Ca. ein Drittel der Leistungsempfänger*innen (6.025 Personen) waren minderjährig. 372 Personen waren vollziehbar ausreisepflichtig bzw. zur Ausreise aufgefordert. Alle anderen Personen waren also noch im Verfahren oder hatten eine Duldung.

Die Leistungsempfänger*innen waren überwiegend in Gemeinschaftsunterkünften untergebracht: Ende 2016 10.477 Personen, Ende 2015 waren dies noch 19.553. In der Erstaufnahme waren Ende 2016 1.433 Leistungsempfänger*innen untergebracht, gegenüber 2.431 Ende 2015. Die dezentrale Unterbringung nahm weniger stark ab: 6.060 Personen Ende 2016 gegenüber 7.363 Personen Ende 2015.

 

Die AfD nutzt die durch das Amt für Statistik Berlin Brandenburg veröffentlichten Zahlen (https://www.statistik-berlin-brandenburg.de/Statistiken/statistik_SB.asp?Ptyp=700&Sageb=22002&creg=BBB&anzwer=6 ) aktuell für ihre Propaganda gegen Geflüchtete mit folgenden Argumenten (die folgenden Zitate stammen aus der Pressemitteilung der Abgeordneten Bessin vom 15.08.2017):

 

„Zwar ist laut Amt für Statistik die Zahl der Asylbewerber, die Leistungen nach dem Asylbewerberleistungsgesetz empfangen, im Jahr 2016 in Brandenburg gesunken. Dennoch wird Brandenburg mit immer noch 11.377 Asylbewerbern, die Sach- oder Geldleistungen beziehen, vor enorme finanzielle Herausforderungen gestellt.“

Zuerst einmal ist die Zahl der Empfänger*innen – wie oben ersichtlich – falsch.

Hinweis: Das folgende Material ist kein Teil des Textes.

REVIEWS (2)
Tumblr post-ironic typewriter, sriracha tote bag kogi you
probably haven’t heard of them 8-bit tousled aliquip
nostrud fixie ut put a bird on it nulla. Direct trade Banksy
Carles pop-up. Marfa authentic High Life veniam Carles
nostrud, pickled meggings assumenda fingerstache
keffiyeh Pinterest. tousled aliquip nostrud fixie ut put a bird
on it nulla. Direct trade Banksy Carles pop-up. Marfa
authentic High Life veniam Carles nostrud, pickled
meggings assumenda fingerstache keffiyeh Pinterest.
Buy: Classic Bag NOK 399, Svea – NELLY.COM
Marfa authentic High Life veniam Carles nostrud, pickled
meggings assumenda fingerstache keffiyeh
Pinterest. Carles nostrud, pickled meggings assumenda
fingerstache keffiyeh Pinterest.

Grundsätzlich ist jedoch zu sagen: Bei Leistungen nach dem Asylbewerberleistungsgesetz handelt es sich um gesetzliche Verpflichtungen. Das Land kann (und will) die Anzahl der Empfänger*innen nicht beeinflussen. Diese ergibt sich aus der bundesgesetzlichen Festlegung, wer Leistungen nach diesem Gesetz bezieht , das sind vor allem Personen im Asylverfahren, geduldete Ausländer*innen und deren Familienangehörige (es gibt noch weitere, zahlenmäßig jedoch zu vernachlässigende Empfänger*innen), nach der Zahl der Geflüchteten, die Deutschland und Brandenburg erreichen und nach der Dauer der Asylverfahren.

Die gesunkene Zahl der Leistungsempfänger*innen ist vor allem dadurch erklärbar, dass die Zahl der Asylsuchenden gesunken ist und gleichzeitig die Asylverfahren beschleunigt wurden. Personen, die als Flüchtlinge anerkannt werden oder subsidiären Schutz erhalten, wechseln in den Rechtskreis des SGB II.

Deshalb ist zu erwarten, dass die Zahl der Empfänger*innen dieser Leistungen weiter sinken wird. Enorme finanzielle Herausforderungen, wie die AfD behauptet, sind aus einem zweiten Grund nicht herauszulesen: Der Bund beteiligt sich über den Länderfinanzausgleich seit Anfang 2016 an der Finanzierung der Leistungen mit im Bundesdurchschnitt 670 Euro pro Person und Monat. Wir haben kritisiert, dass diese Summe nicht ausreicht, jedoch sorgt dies, wie das Sinken der Flüchtlingszahlen für geringere Ausgaben beim Land.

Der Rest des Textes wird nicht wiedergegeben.